Where we begin…

Energies, somewhere beyond, but it’s not called heaven, starting at level 1. At level 1, your energy signs a contract that you live a perfect life: no pain, no suffering, fed with a silver spoon. Like in a video game, it comes down and assumes the life given this contract. If you die an unnatural death, you have to relive the level. But when you die naturally, you go back up—now level 2. The terms and conditions get marginally harder. The cycle continues. As you can imagine, life at level 98234 will be more difficult than someone’s life at level 2762.

You can see how those contracts play out in the real world… At the McDonald Leadership Conference 2016, our group of university students was asked a question towards the end of the introductory plenary:

What cards do you think you were dealt?

We arranged ourselves on this scale of 1 to 10, physically in the room, from one side to the other. One student at 10 grew up with an inheritance, on a country club, no outward barriers. At 1, there was a student who grew up with seven siblings to an addict mother in Africa, eating lipstick tubes to stave off hunger. I ranked myself at a 5.

We didn’t expect the second question:

How do you think you did with the cards you were dealt?

So interesting to see the shift. The 1 moved to 10—a Rhodes Scholar now, attending top universities on full rides. Not many who start at a “1” could have maximized opportunities like she did. The 10 came down the scale—had he really maximized every opportunity provided to him, given his starting hand? I moved myself up to a 6/7 for how I’ve used my cards. I could’ve done more, but this is enough.

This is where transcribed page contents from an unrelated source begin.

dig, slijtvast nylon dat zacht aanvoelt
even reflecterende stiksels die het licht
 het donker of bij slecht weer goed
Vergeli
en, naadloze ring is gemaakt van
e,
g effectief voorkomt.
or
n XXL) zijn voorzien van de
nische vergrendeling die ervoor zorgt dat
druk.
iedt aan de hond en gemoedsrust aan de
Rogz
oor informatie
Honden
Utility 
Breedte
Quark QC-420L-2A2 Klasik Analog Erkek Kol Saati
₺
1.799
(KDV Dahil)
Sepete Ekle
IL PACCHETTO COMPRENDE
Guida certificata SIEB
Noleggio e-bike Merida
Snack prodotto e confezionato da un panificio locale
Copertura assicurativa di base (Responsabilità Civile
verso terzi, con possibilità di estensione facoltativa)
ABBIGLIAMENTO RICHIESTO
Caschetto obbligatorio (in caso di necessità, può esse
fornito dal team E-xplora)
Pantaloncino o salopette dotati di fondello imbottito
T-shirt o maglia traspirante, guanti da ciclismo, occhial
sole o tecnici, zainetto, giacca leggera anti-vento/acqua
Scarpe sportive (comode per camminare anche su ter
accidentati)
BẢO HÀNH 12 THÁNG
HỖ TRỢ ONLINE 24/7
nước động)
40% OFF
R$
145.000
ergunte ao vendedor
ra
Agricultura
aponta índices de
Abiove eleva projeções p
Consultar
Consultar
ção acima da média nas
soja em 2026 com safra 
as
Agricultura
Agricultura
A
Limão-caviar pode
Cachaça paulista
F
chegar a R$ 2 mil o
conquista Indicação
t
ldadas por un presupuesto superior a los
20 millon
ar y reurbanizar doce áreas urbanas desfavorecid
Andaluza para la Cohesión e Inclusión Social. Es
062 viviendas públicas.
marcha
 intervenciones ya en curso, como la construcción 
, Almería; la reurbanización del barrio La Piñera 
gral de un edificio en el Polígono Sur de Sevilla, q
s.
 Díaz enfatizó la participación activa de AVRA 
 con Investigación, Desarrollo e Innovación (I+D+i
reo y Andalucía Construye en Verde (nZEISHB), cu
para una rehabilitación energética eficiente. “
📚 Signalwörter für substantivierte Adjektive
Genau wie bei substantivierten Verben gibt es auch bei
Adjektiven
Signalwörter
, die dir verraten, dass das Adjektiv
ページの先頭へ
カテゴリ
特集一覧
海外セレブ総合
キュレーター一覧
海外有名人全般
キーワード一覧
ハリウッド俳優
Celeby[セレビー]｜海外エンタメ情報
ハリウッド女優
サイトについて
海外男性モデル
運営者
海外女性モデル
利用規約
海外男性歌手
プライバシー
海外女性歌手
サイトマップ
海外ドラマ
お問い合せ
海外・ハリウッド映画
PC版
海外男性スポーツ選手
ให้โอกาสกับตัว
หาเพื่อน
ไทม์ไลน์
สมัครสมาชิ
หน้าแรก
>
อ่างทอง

The contracts are specific. My contract lays out exactly what happens: a detailed timeline of my schooling, jobs, relationships, injuries, life events, conversations, etc. My laughs and my cries.

The itinerary of my whole life has been planned, and the energy that came down into this shell after signing this contract is well aware. I imagine a room with multiple screens linked to the eyes, the thoughts, the feelings. They can watch, they can witness, but they cannot intervene, cannot act through me. There is only one time I’ve heard a voice say STOP that I knew was apart from me. This energy is not God, nor is it a higher power.

Does it give you peace that there is indeed someone always watching? If you knew someone else was “along for the ride,” would you behave differently? Try to make it more fun for them? Is this what happens when we pull ourselves back to stabilization from an escalating situation?

When we have the opportunity right now to pretend nothing in the past had ever happened, why do we go on carrying these suitcases? Why bother with the baggage at all? Familiarity: we know what’s in the suitcase, even though we don’t like what’s inside. So why bother? Leave it behind, throw it out.

My psychiatrist said that all the medications do is arm me to become the person I want to be, that I do indeed have the choice of architecting my personality. Now that I am on medication, I have no excuse. If I want to be something, I can. I know how to put in the work, we all do. Once all excuses have been refuted, what more can we do? Face the music… shoulders back, smile on face, proceed. Nothing to lose, so why do we convince ourselves that there is?